Si les films de Griffith jouissaient d’un succès colossal à l’époque, c’est parce qu’ils avaient, un petit quelque chose de ce qu’on dirait aujourd’hui « cinématographique ». La grande réussite et l’apport de l’école de Brighton, c’était de proposer des films avec des histoires simples facilement mises en œuvre. Un cinéma populaire fait essentiellement de courses-poursuites (un procédé encore largement employé dans les films d’action contemporains) et non de scénarios complexes ou des fantaisies à la Méliès qui nécessitent un certain talent et des moyens, ou pire avec la naissance (en forme de contre-réforme) du cinéma d’art, immortalisant les vedettes de la scène dans leurs plus beaux rôles.

Avec un film de poursuite, on ne fait que regarder encore et encore la même chose. Contenu vide, mais plaisir des yeux.

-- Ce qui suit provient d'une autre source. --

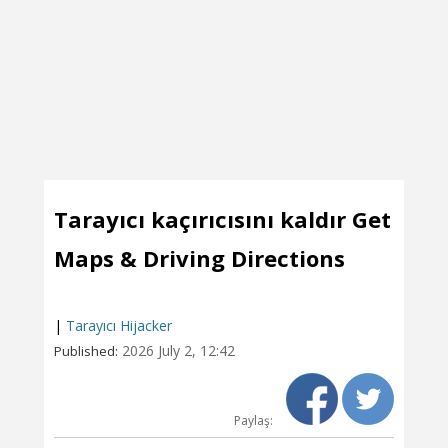
Tarayıcı kaçırıcısını kaldır Get
Maps & Driving Directions
|
Tarayıcı Hijacker
2026 July 2, 12:42
Published:
Paylaş: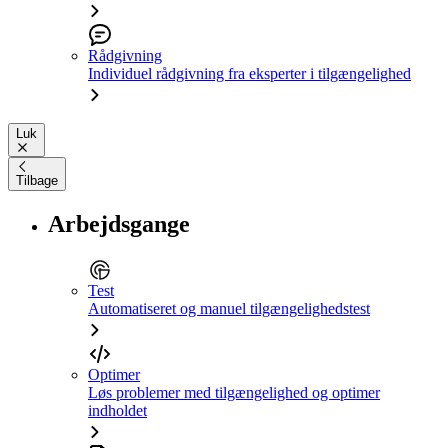
Rådgivning
Individuel rådgivning fra eksperter i tilgængelighed
Luk
Tilbage
Arbejdsgange
Test
Automatiseret og manuel tilgængelighedstest
Optimer
Løs problemer med tilgængelighed og optimer
indholdet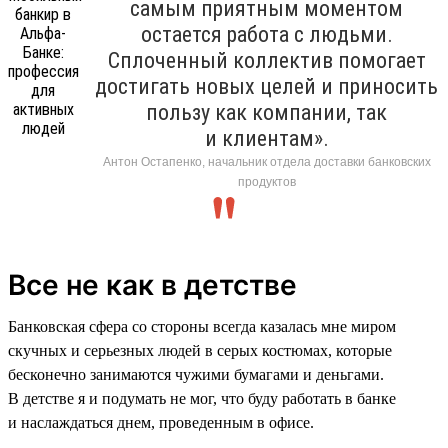
самым приятным моментом
остается работа с людьми.
Сплоченный коллектив помогает
достигать новых целей и приносить
пользу как компании, так
и клиентам».
Антон Остапенко, начальник отдела доставки банковских
продуктов
Все не как в детстве
Банковская сфера со стороны всегда казалась мне миром
скучных и серьезных людей в серых костюмах, которые
бесконечно занимаются чужими бумагами и деньгами.
В детстве я и подумать не мог, что буду работать в банке
и наслаждаться днем, проведенным в офисе.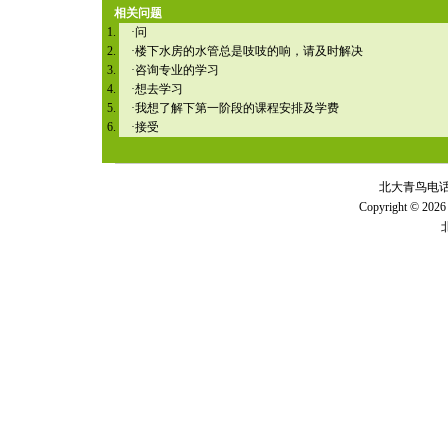
相关问题
·
问
·
楼下水房的水管总是吱吱的响，请及时解决
·
咨询专业的学习
·
想去学习
·
我想了解下第一阶段的课程安排及学费
·
接受
北大青鸟电话 全
Copyright © 2026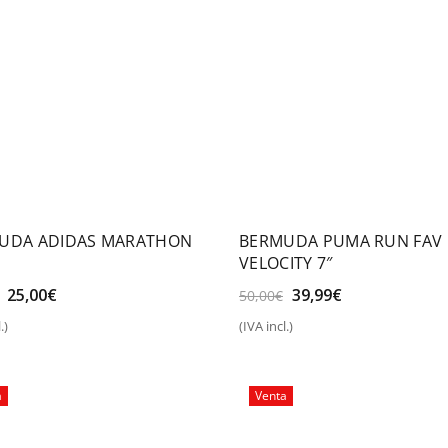
UDA ADIDAS MARATHON
BERMUDA PUMA RUN FAV
VELOCITY 7″
El
El
El
El
25,00
€
39,99
€
50,00
€
precio
precio
precio
precio
.)
(IVA incl.)
original
actual
original
actual
eccionar opciones
Seleccionar opciones
era:
es:
era:
es:
30,00€.
25,00€.
50,00€.
39,99€.
a
Venta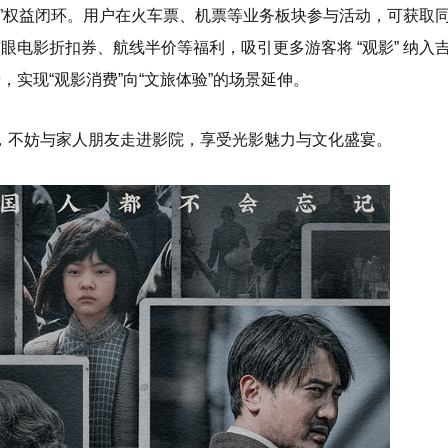
旅游”权益闭环。用户在火车票、机票等业务板块参与活动，可获取
猫眼电影折扣券、航线半价等福利，吸引更多游客将 “观影” 纳入
实现“观影消费”向“文旅体验”的场景延伸。
，不妨与家人朋友走进影院，享受光影魅力与文化盛宴。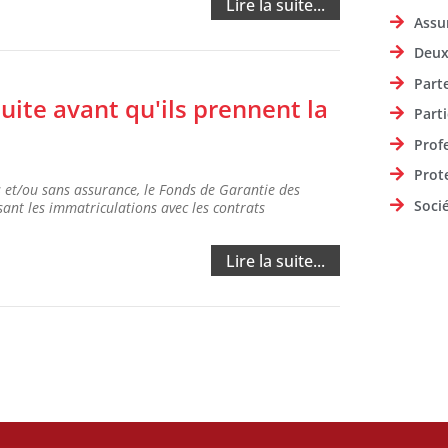
Lire la suite...
Assu
Deux
Part
duite avant qu'ils prennent la
Parti
Prof
Prot
 et/ou sans assurance, le Fonds de Garantie des
Soci
ant les immatriculations avec les contrats
Lire la suite...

La série B s’est développée bien plus vite que la série A. Griffith reprend donc le principe des deux entités qui s’opposent, mais au lieu de les mettre tout de suite dans un espace identique provoquant la fuite d’un des deux éléments et donc la mise en action de la chasse, il les sépare dans l’espace, et le retour à l’une est l’autre entité provoque une impression de simultanéité et la certitude d’une rencontre. Et au lieu de fuir, Griffith place les personnages de la première entité (les sœurs Gish, ici) dans un espace clos, et ceux de l’autre entité doivent chercher à les y déloger (tandis qu’une troisième doit venir les secourir). Le procédé permet de resserrer l’action, de passer d’une action à une autre sans difficulté à travers le montage, alors qu’on évite la contrainte des tournages en extérieurs souvent imposés par les films de poursuite (ça n’empêche pas de filmer en extérieur, mais le procédé crée une forme de claustrophobie qui accentue la tension).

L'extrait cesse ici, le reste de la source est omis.